# LED strip project help



## gt58 (Nov 15, 2014)

whatsup all. new to forum trying to find some help. I have a 1M led strip that I would like to turn on automatically whenever i open my closet door. I was wondering if there was some spring loaded switch that completed the circuit when the button was not pressed in (if it were closed). im thinking the button would be hidden and whenever i opened my closet the led strip would turn on. is there even a switch like this that isnt too expensive?

thanks!!


----------



## CoveAxe (Nov 15, 2014)

Could you provide more information? What kind of light is it? Is it running on 120V?

The general answer is yes, there are lots of accessories and switches that do what you are asking, but I can't recommend anything without knowing more detail.


----------



## gt58 (Nov 15, 2014)

its a basic 12 volt led strip.


----------



## CoveAxe (Nov 16, 2014)

You're still being sparse with information, but based on what you're saying, something like this should work well and requires a minimum of wiring and setup. I use something similar for my closet.
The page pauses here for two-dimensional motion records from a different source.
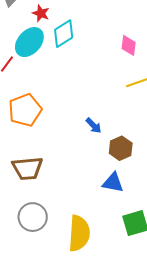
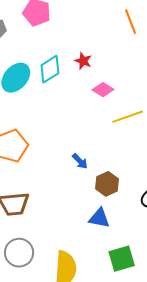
red star: (41, 13) -> (83, 61), moved
pink diamond: (129, 45) -> (103, 90), moved, turned -65

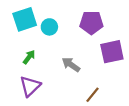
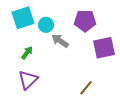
gray arrow: (71, 65) -> (60, 41), moved

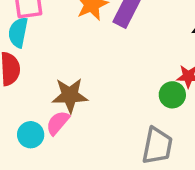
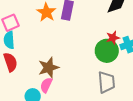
green circle: (172, 95) -> (107, 51), size x1.5

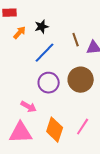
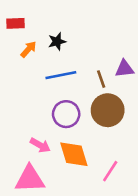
brown line: (76, 40) -> (101, 79), moved
blue line: (45, 53) -> (61, 75), turned 35
orange diamond: (55, 130) -> (74, 154), moved, turned -35

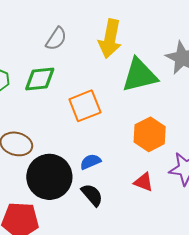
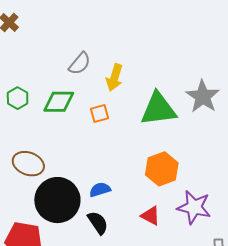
yellow arrow: (110, 39) -> (114, 78), moved, size x0.7
orange square: (85, 106) -> (100, 113), moved, size x0.6

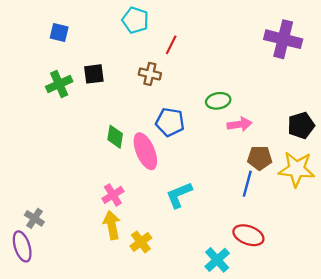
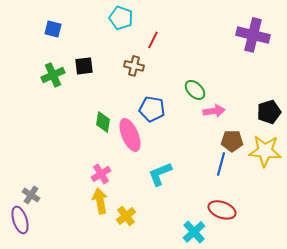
green ellipse: (218, 101) -> (195, 90), turned 55

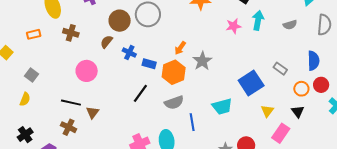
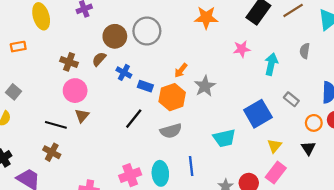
cyan arrow: (258, 20) -> (271, 64), moved
gray semicircle: (290, 25) -> (305, 51), turned 112
brown cross: (71, 33) -> (69, 62), moved
brown triangle: (93, 112) -> (82, 116), moved
blue line: (192, 122) -> (191, 166), moved
pink rectangle: (281, 133) -> (276, 173), moved

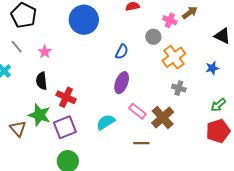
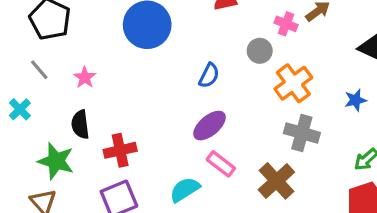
purple ellipse: (122, 83) -> (210, 126), turned 30
gray cross: (179, 88) -> (302, 133), size x1.5
red cross: (66, 97) -> (120, 150), turned -36
pink rectangle: (137, 111) -> (221, 164), moved
green star: (39, 115) -> (56, 161), moved

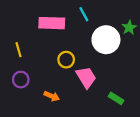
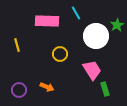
pink trapezoid: (86, 77) -> (92, 70), moved
purple circle: (21, 80) -> (19, 90), moved
green rectangle: (116, 98) -> (105, 89), turned 40

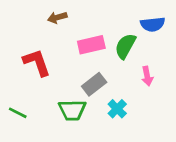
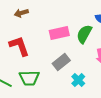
brown arrow: (57, 17) -> (21, 13), moved
green trapezoid: (72, 110) -> (29, 78), moved

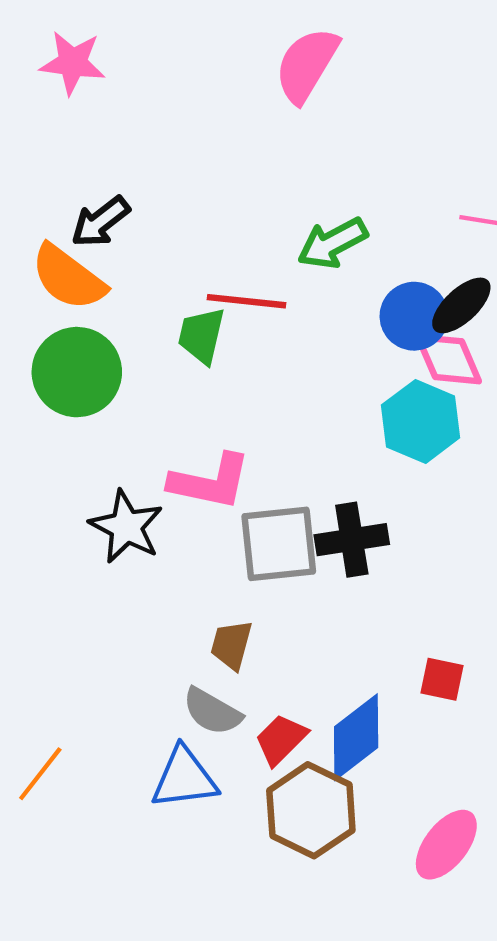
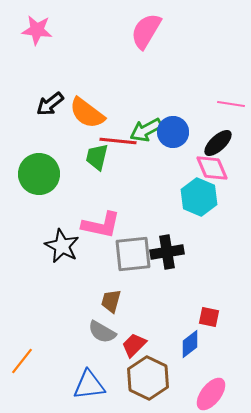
green arrow: (332, 243) -> (146, 130), moved
orange semicircle: (68, 278) -> (87, 113), moved
blue circle: (414, 316) -> (173, 132), moved
blue diamond: (356, 737) -> (190, 344), moved, size x0.7
blue triangle: (184, 778) -> (89, 385), moved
You could also use a Reed switch that is really close to the door and then put a magnet on the door to actuate it. Or if you insist on a limit switch, this should work OK too.


----------



## gt58 (Nov 18, 2014)

sorry if what im explaining is not coming across easily. this is my first project of the kind. this https://www.superbrightleds.com/mor...ntelligent-pir-motion-sensor-switch/969/2371/ looks like a good option but i was wondering where i could get the 12 volt power supply to plug into the sensor for cheap. also will i be able to cut the sensors 12 volt out and find 2 wires that i could solder up to my led strip. or is there some kind of adapter that does 12v female to 2 wires coming out?

thank you for your help.


----------



## FRITZHID (Nov 18, 2014)

Look for older alarm system reed switches. The come in 3 types. Normally Open (n.o.), Normally Closed (n.c.) and some come with both options (n.c./n.o.). 
They have screw terminals and mounting holes for the switch and magnet. 
I installed a set like this in my wife's closet about 2 yrs ago, works like a charm.


----------



## mds82 (Nov 18, 2014)

If you have AC power in the closet then you can plug in a AC to 12vdc converter. From there you can install a switch like this on the door: http://www.radioshack.com/spdt-switch-with-3-4-roller-lever/2750017.html#sz=60&start=37 I dont know how that one operates, but when the door is open the switch would need to be open, and then when you close the door on the switch it would break the circuit and the power strip would turn off. This is what i did and i bought a very simple switch at Radio Shack . Make sense?


----------



## CoveAxe (Nov 18, 2014)

> i was wondering where i could get the 12 volt power supply to plug into the sensor for cheap



 You mean these?



> also will i be able to cut the sensors 12 volt out and find 2 wires that i could solder up to my led strip. or is there some kind of adapter that does 12v female to 2 wires coming out?



You should be able to, but again, without more details, it's difficult to say for sure.


----------



## gt58 (Nov 20, 2014)

i actually went with a spdt switch 
http://www.ebay.com/itm/130733035531
i figure it will probably take 2 weeks to get here from china. i rummaged through my house and found a 12 volt power supply. its reading out at 12.2 volts so i think that will be okay for the led strip. I'll probably buy some 18 or 20 gauge copper ofc wire to hook it all up.


----------